Retrospective

There are lots of hard problems in industrial research but one of the hardest is timing. If you start a project too early, your users are focused on other problems and don’t yet feel a need for your solution. And, if you start a project too late, your users have already hit the problem and you have to work round whatever solution they have found. And so it is with this project.¹ At the moment, our potential users are still working on all the things you must have to support a new language in a large company and there is not a strong pull for a new, unproven research idea. So, as we close the project down, I thought it would be good to have a bit of a retrospective on what the project was trying to do and how.

A usability project …

The project was primarily a usability project: looking for ways to make it easier for developers to use the tools created by the formal verification community. We wrote a paper with usability researchers about the issues we anticipated and the project plan called for a series of case studies and pilots to figure out where the benefits lay and then to work with development teams to measure that benefit. The hope was that, if that benefit was large enough and achievable by enough developers, it would justify the necessary investment in improving the tools, supporting the tools, creating training materials, etc.

… that started by developing tools

Before you can do a usability case study, you need to have something for people to use. The only problem was that, when we started, the tools available were quite limited: they could only handle small programs with limited dependencies. A particular problem was that many tools could not handle features found in real Rust crates like command line arguments and SIMD intrinsics so we spent most of the first year extending KLEE, writing tools, writing libraries, etc. to create tools good enough to let us do the case studies and run pilots.
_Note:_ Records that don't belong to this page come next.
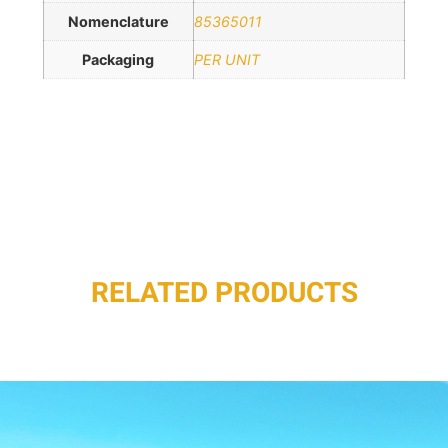
Nomenclature
85365011
Packaging
PER UNIT
RELATED PRODUCTS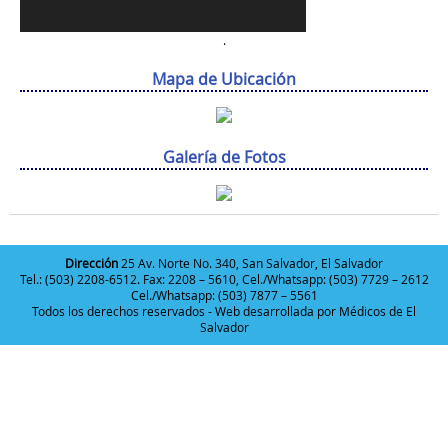
.
Mapa de Ubicación
Galería de Fotos
Dirección
25 Av. Norte No. 340, San Salvador, El Salvador
Tel.: (503) 2208-6512. Fax: 2208 – 5610, Cel./Whatsapp: (503) 7729 – 2612
Cel./Whatsapp: (503) 7877 – 5561
Todos los derechos reservados - Web desarrollada por
Médicos de El
Salvador
Deneme
Bonusu
Veren
Siteler
|
Deneme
After a year’s work, the tools and our understanding are getting close to being good enough to start the case studies. For example, we could apply the tools to CoreUtils and to Rust for Linux. In both cases though, we hit rough edges in the tools that made it too hard to actually try verifying the code. A little more work is needed.

Using “shift left” …

We had a fairly unusual goal for a formal methods project

Our goal was to make developers more productive by using tools and techniques from the formal verification community.

This is not the usual kind of goal for a formal methods project. It is much more common to pitch formal as a way to dramatically and measurably improve quality at the cost of reduced developer velocity. That is, it will take you longer but the result will be better.

The way that we hoped to improve developer velocity is through a “shift left” process. The name “shift left” is a reference to the graphs used by project managers to think about when the product is ready to release. If you plot the number of bugs found against time, you know that your product cannot be released if you are still finding a significant number of bugs every week. If you want to release earlier, the most effective thing to do is to find the bugs earlier. That is, to shift the bug curve left.

Illustration of shift-left concept with time increasing towards the right and two similar bug curves beside each other and an arrow indicating movement from the right curve to the left curve.

Finding the bugs earlier has two benefits. The most obvious is that the bug curve will flatten out sooner. The more important benefit is that we all know that the cost of a bug increases with time: the longer the code sits in your system, the more impact it will have on the rest of the system and the harder it will be to fix the bug.

Rust already helps with this: its combination of static checks, dynamic checks, better API design and less footguns in the language design means that many bugs are caught as the code is typed into your editor/IDE or when you first build the code or when you first run it. Rust’s emphasis on testing in the book, in tools and in the open source community further helps find bugs earlier.

Our belief is that formal verification tools and techniques have the potential to find bugs even earlier: pushing the bug curve even further to the left. And, when you can prove the absence of (certain classes of) bugs, you also reduce the uncertainty about whether the bug curve has flattened out yet.

… to drive adoption

We set ourselves a very ambitious target

Our target was to get 50% of Rust developers at Google to use our tools to make themselves more productive.

Why 50%?

One reason is that it is useful to set ambitious targets: it pushes you harder, you architect your system so that it can scale, and it forces you to focus on the summit instead of getting lost in the foothills. But, to be honest, even 10% would be an ambitious target that we could be happy to achieve.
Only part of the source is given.